The FSA found that City Gate breached s.20(1)(a) FSMA as it had advised on pension transfer and income drawdown business when it did not have permission to do so. City Gate was also found to have produced a financial promotion which failed to explain in offer letters the risks of investing in the offer being promoted. Mr. Domke failed to ensure that the financial promotion issued by City Gate complied with FSA rules. The FSA withdrew his approval to perform significant influence functions and banned him from performing any significant influence function in relation to any regulated activity.
The final notice states that the FSA would have fined City Gate £180,000 had it not been in liquidation, but issued a public censure instead.
Germany Toughens its Take on AIFMD
On July 20, the Federal Ministry of Finance and the Bundesanstalt für Finanzdienstleistungsaufsicht (BaFin) published its draft for the implementation of the Alternative Investment Fund Managers Directive (AIFMD).
Highlights of the new ‘Capital Investment Code’ (Kapitalanlagegesetzbuch) include:
Distinction between AIF whose shares/units may be held by professional investors only (so called ‘specialised-AIF’) and AIFs whose shares may be held by non-professional investors.
Real estate (RE) and infrastructure funds can only be established as closed-ended funds. Existing open-ended RE/infrastructure funds would benefit from a grandfathering rule and could continue to exist in the same form as before.
Non-professional investors will only be permitted to invest in certain fund types, e.g. they are prohibited from directly investing into certain fund types such as hedge funds or private equity funds. Investment into these vehicles will only be allowed via fund of funds or master-feeder structures.
Private placements for third country funds should be abolished. Third country funds would only be allowed to market their funds in Germany if certain (extensive) requirements are met.

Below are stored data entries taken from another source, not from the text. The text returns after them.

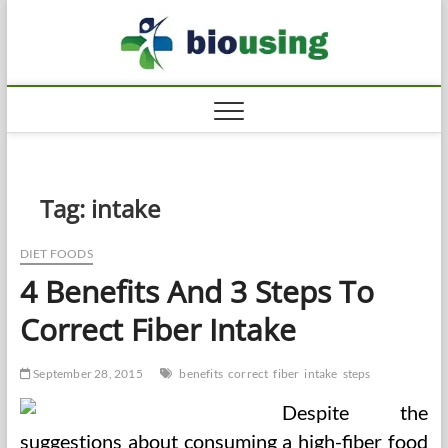
Skip
Biousi
to
HEALTHY
content
Tag:
intake
DIET FOODS
4 Benefits And 3 Steps To
Correct Fiber Intake
September 28, 2015
benefits
correct
fiber
intake
steps
Despite the
suggestions about consuming a high-fiber food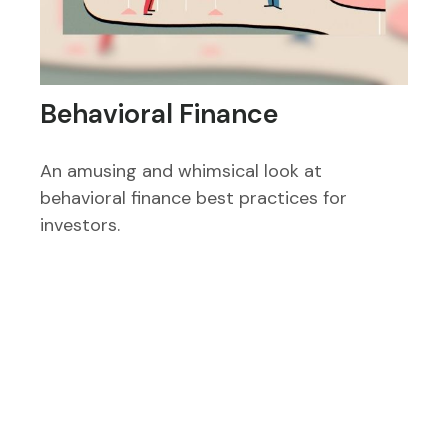
Behavioral Finance
An amusing and whimsical look at
behavioral finance best practices for
investors.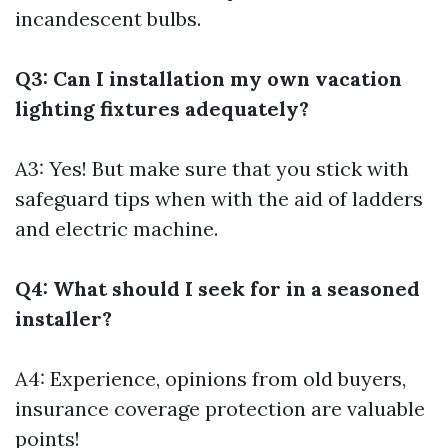
incandescent bulbs.
Q3: Can I installation my own vacation
lighting fixtures adequately?
A3: Yes! But make sure that you stick with
safeguard tips when with the aid of ladders
and electric machine.
Q4: What should I seek for in a seasoned
installer?
A4: Experience, opinions from old buyers,
insurance coverage protection are valuable
points!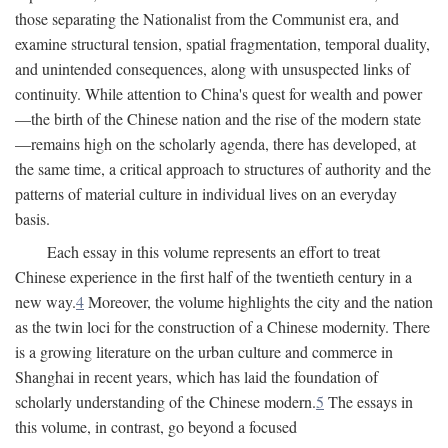
those separating the Nationalist from the Communist era, and
examine structural tension, spatial fragmentation, temporal duality,
and unintended consequences, along with unsuspected links of
continuity. While attention to China's quest for wealth and power
—the birth of the Chinese nation and the rise of the modern state
—remains high on the scholarly agenda, there has developed, at
the same time, a critical approach to structures of authority and the
patterns of material culture in individual lives on an everyday
basis.
Each essay in this volume represents an effort to treat
Chinese experience in the first half of the twentieth century in a
new way.
4
Moreover, the volume highlights the city and the nation
as the twin loci for the construction of a Chinese modernity. There
is a growing literature on the urban culture and commerce in
Shanghai in recent years, which has laid the foundation of
scholarly understanding of the Chinese modern.
5
The essays in
this volume, in contrast, go beyond a focused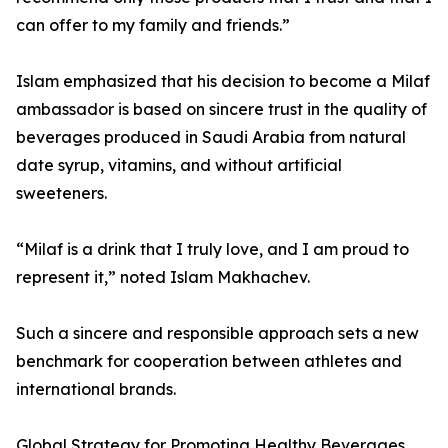
can offer to my family and friends.”
Islam emphasized that his decision to become a Milaf
ambassador is based on sincere trust in the quality of
beverages produced in Saudi Arabia from natural
date syrup, vitamins, and without artificial
sweeteners.
“Milaf is a drink that I truly love, and I am proud to
represent it,” noted Islam Makhachev.
Such a sincere and responsible approach sets a new
benchmark for cooperation between athletes and
international brands.
Global Strategy for Promoting Healthy Beverages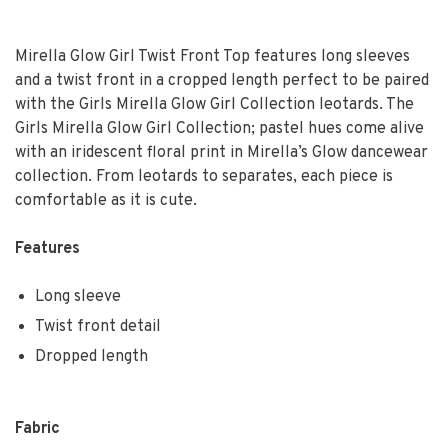
Mirella Glow Girl Twist Front Top features long sleeves
and a twist front in a cropped length perfect to be paired
with the Girls Mirella Glow Girl Collection leotards. The
Girls Mirella Glow Girl Collection; pastel hues come alive
with an iridescent floral print in Mirella’s Glow dancewear
collection. From leotards to separates, each piece is
comfortable as it is cute.
Features
Long sleeve
Twist front detail
Dropped length
Fabric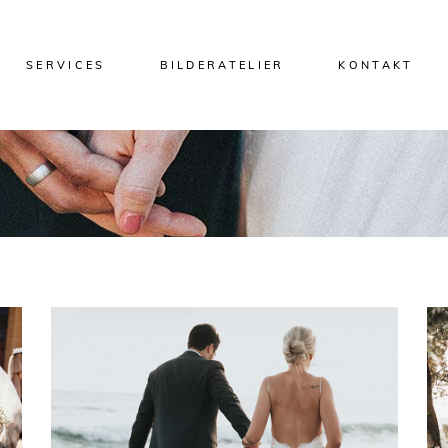
SERVICES
BILDERATELIER
KONTAKT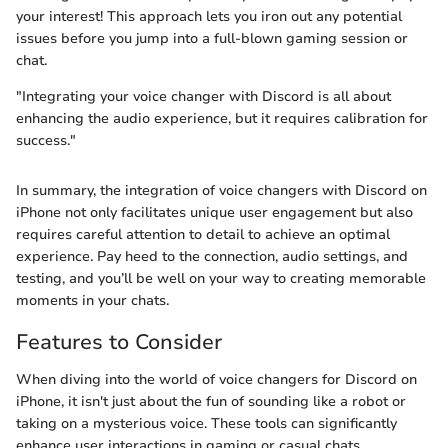
your interest! This approach lets you iron out any potential
issues before you jump into a full-blown gaming session or
chat.
"Integrating your voice changer with Discord is all about
enhancing the audio experience, but it requires calibration for
success."
In summary, the integration of voice changers with Discord on
iPhone not only facilitates unique user engagement but also
requires careful attention to detail to achieve an optimal
experience. Pay heed to the connection, audio settings, and
testing, and you’ll be well on your way to creating memorable
moments in your chats.
Features to Consider
When diving into the world of voice changers for Discord on
iPhone, it isn't just about the fun of sounding like a robot or
taking on a mysterious voice. These tools can significantly
enhance user interactions in gaming or casual chats.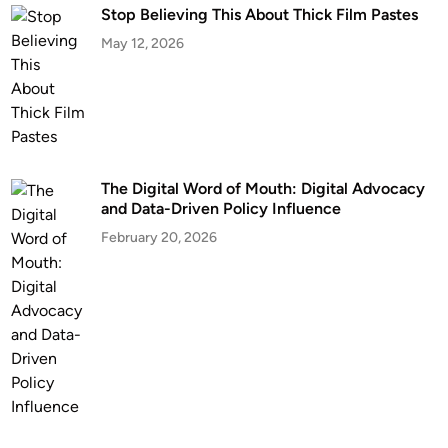
Stop Believing This About Thick Film Pastes
May 12, 2026
The Digital Word of Mouth: Digital Advocacy
and Data-Driven Policy Influence
February 20, 2026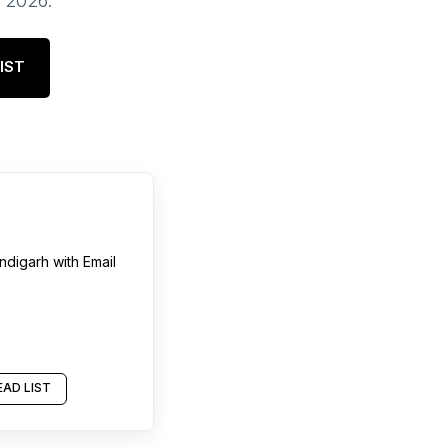
, 2026
.
IST
ndigarh
with Email
AD LIST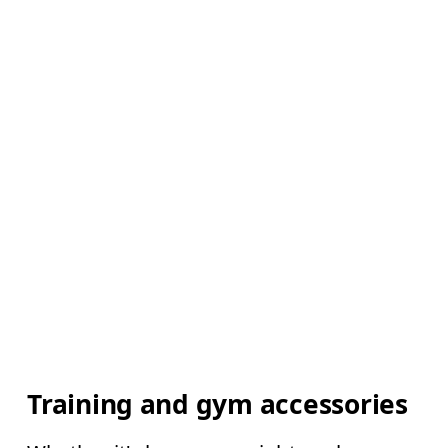
Training and gym accessories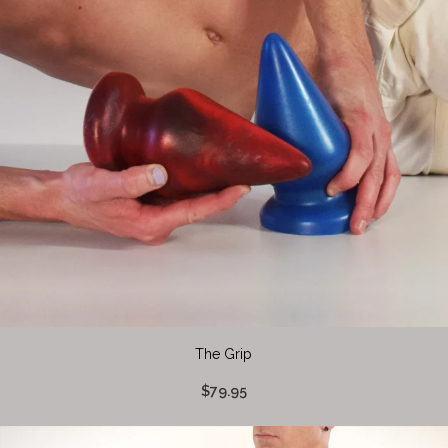
The Grip
$79.95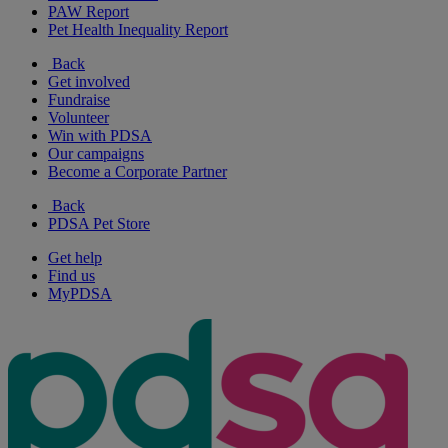
PAW Report
Pet Health Inequality Report
Back
Get involved
Fundraise
Volunteer
Win with PDSA
Our campaigns
Become a Corporate Partner
Back
PDSA Pet Store
Get help
Find us
MyPDSA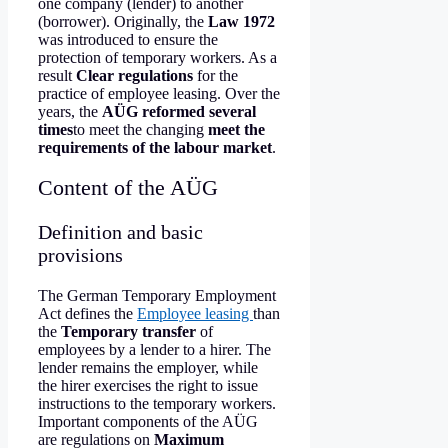
one company (lender) to another
(borrower). Originally, the
Law 1972
was introduced to ensure the
protection of temporary workers. As a
result
Clear regulations
for the
practice of employee leasing. Over the
years, the
AÜG reformed several
times
to meet the changing
meet the
requirements of the labour market
.
Content of the AÜG
Definition and basic
provisions
The German Temporary Employment
Act defines the
Employee leasing
than
the
Temporary transfer
of
employees by a lender to a hirer. The
lender remains the employer, while
the hirer exercises the right to issue
instructions to the temporary workers.
Important components of the AÜG
are regulations on
Maximum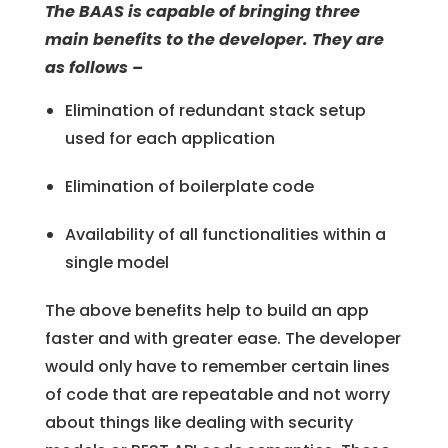
The BAAS is capable of bringing three
main benefits to the developer. They are
as follows –
Elimination of redundant stack setup
used for each application
Elimination of boilerplate code
Availability of all functionalities within a
single model
The above benefits help to build an app
faster and with greater ease. The developer
would only have to remember certain lines
of code that are repeatable and not worry
about things like dealing with security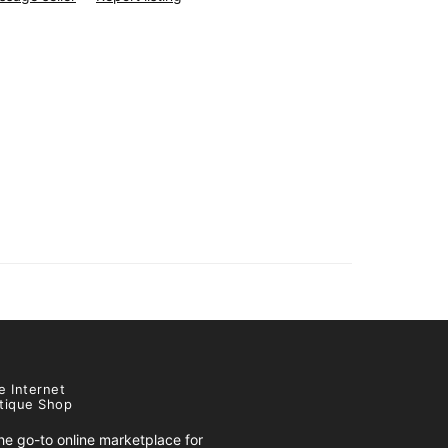
e Internet
tique Shop
e go-to online marketplace for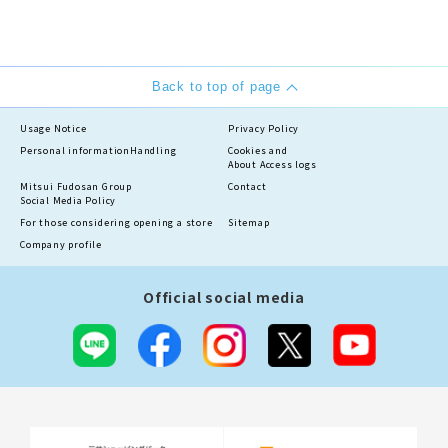
Back to top of page
Usage Notice
Privacy Policy
Personal information
Handling
Cookies and
About Access logs
Mitsui Fudosan Group
Contact
Social Media Policy
For those considering opening a store
Sitemap
Company profile
Official social media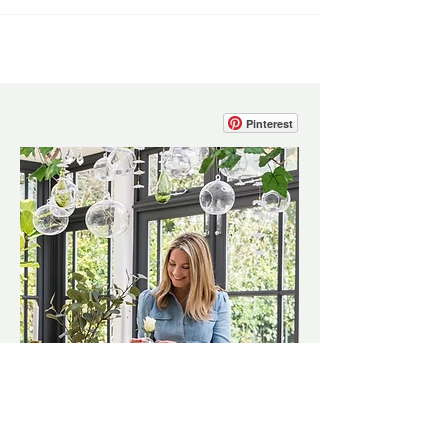
Pinterest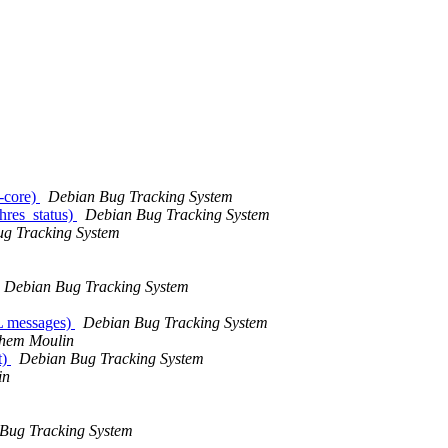
e-core)
Debian Bug Tracking System
hres_status)
Debian Bug Tracking System
g Tracking System
Debian Bug Tracking System
ML messages)
Debian Bug Tracking System
hem Moulin
t)
Debian Bug Tracking System
in
Bug Tracking System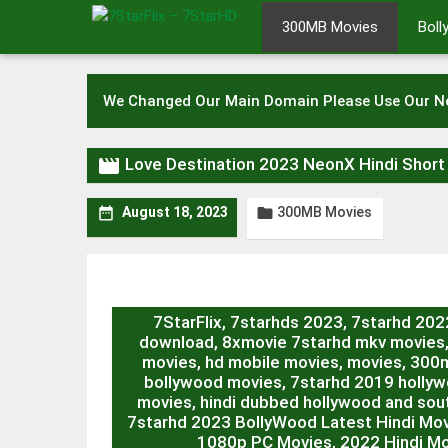
Skip
300MB Movies
Bol
to
content
We Changed Our Main Domain Please Use Our 

Love Destination 2023 NeonX Hindi Shor
300MB Movies


August 18, 2023
7StarFlix, 7starhds 2023, 7starhd 20
download, 8xmovie 7starhd mkv movies
movies, hd mobile movies, movies, 300m
bollywood movies, 7starhd 2019 hollywo
movies, hindi dubbed hollywood and sout
7starhd 2023 BollyWood Latest Hindi Mo
1080p PC Movies, 2022 Hindi Mo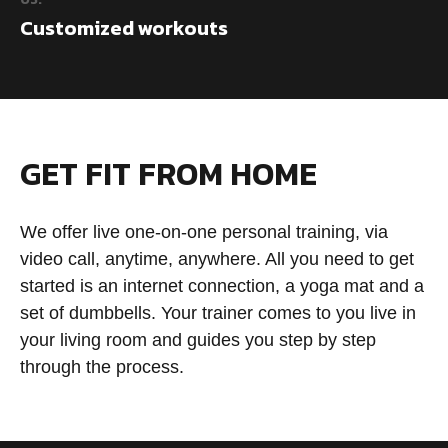
Customized workouts
GET FIT FROM HOME
We offer live one-on-one personal training, via
video call, anytime, anywhere. All you need to get
started is an internet connection, a yoga mat and a
set of dumbbells. Your trainer comes to you live in
your living room and guides you step by step
through the process.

Interested parties have until August 17 to comment on the 500-page document.
OFT Fines Payday Lender for Breach of Money Laundering Regulations
On August 9, the OFT published a press release stating that it had imposed a £544,505 fine on MCO Capital Ltd (MCO), an online payday lender, for breaching the Money Laundering Regulations 2007 (MLRs) and had also revoked MCO's consumer credit licence.
MCO had failed to adequately verify the identities of loan applicants, which led to it being targeted by fraudsters who used the details of over 7,000 individuals to apply for loans. MCO was also found to be engaged in unfair business practices by writing to people who they were aware may not have taken out loans, asking unequivocally for repayment. MCO's licence was revoked as the OFT found it lacked the necessary skills, knowledge and experience to run a consumer credit business.
MCO has a right to appeal the OFT's decision.
Tracey McDermott Appointed as FSA's Permanent Director of Enforcement
The FSA has confirmed that Tracey McDermott, the FSA's acting head of enforcement, will become the permanent director of enforcement and financial crime.
McDermott joined the FSA as an associate in enforcement 2001, and has been acting as director since April 2011. During her time as acting head of enforcement, she has secured 10 convictions for insider dealing and imposed the largest FSA fine to date of £59.5 million on Barclays Bank plc for attempting to manipulate the LIBOR rate.
The FSA will divide into the Prudential Regulation Authority and the Financial Conduct Authority in 2013. McDermott's role will transfer over to the Financial Conduct Authority.